Work item = Pictures in the data must not be copied, but everything else should be output exactly.

--------------------

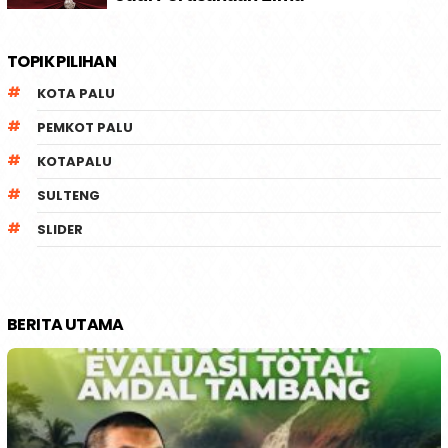
TOPIK PILIHAN
KOTA PALU
PEMKOT PALU
KOTAPALU
SULTENG
SLIDER
BERITA UTAMA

--------------------

Response to this task =
TOPIK PILIHAN
KOTA PALU
PEMKOT PALU
KOTAPALU
SULTENG
SLIDER
BERITA UTAMA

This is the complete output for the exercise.